**WHAT NEEDS TO BE DONE**. Write out exactly the lines below that run from the line containing "kafkasunv@hs01.kep.tr (Kep Adresi)" through the last line of the records.

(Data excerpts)
::::::::

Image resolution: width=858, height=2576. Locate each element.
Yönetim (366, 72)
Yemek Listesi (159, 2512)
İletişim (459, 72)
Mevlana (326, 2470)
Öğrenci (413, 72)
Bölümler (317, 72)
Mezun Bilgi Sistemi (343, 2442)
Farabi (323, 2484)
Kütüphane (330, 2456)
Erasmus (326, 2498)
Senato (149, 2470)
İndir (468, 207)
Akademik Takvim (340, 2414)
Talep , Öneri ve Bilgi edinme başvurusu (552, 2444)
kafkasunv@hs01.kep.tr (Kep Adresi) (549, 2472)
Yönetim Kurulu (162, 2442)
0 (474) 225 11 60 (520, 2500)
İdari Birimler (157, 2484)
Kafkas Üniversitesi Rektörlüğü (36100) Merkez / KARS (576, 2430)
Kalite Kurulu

::::::::

**SOLUTION TO THIS PROBLEM**.
kafkasunv@hs01.kep.tr (Kep Adresi) (549, 2472)
Yönetim Kurulu (162, 2442)
0 (474) 225 11 60 (520, 2500)
İdari Birimler (157, 2484)
Kafkas Üniversitesi Rektörlüğü (36100) Merkez / KARS (576, 2430)
Kalite Kurulu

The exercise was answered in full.